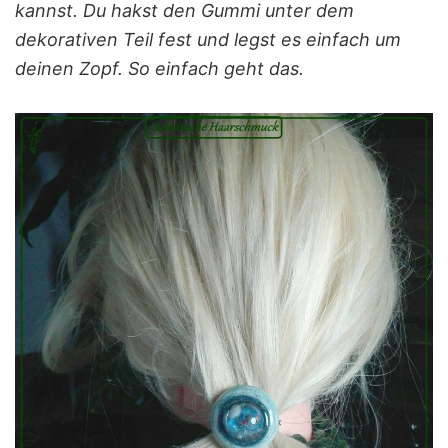
kannst. Du hakst den Gummi unter dem
dekorativen Teil fest und legst es einfach um
deinen Zopf. So einfach geht das.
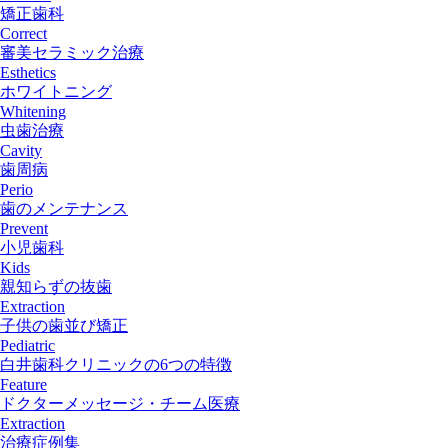
矯正歯科
Correct
審美セラミック治療
Esthetics
ホワイトニング
Whitening
虫歯治療
Cavity
歯周病
Perio
歯のメンテナンス
Prevent
小児歯科
Kids
親知らずの抜歯
Extraction
子供の歯並び矯正
Pediatric
白井歯科クリニックの6つの特徴
Feature
ドクターメッセージ・チーム医療
Extraction
治療症例集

**What you have to do:**
Nothing but the pictures may be dropped; output the records above exactly.

**Answer for the task:**
kannst. Du hakst den Gummi unter dem
dekorativen Teil fest und legst es einfach um
deinen Zopf. So einfach geht das.
矯正歯科
Correct
審美セラミック治療
Esthetics
ホワイトニング
Whitening
虫歯治療
Cavity
歯周病
Perio
歯のメンテナンス
Prevent
小児歯科
Kids
親知らずの抜歯
Extraction
子供の歯並び矯正
Pediatric
白井歯科クリニックの6つの特徴
Feature
ドクターメッセージ・チーム医療
Extraction
治療症例集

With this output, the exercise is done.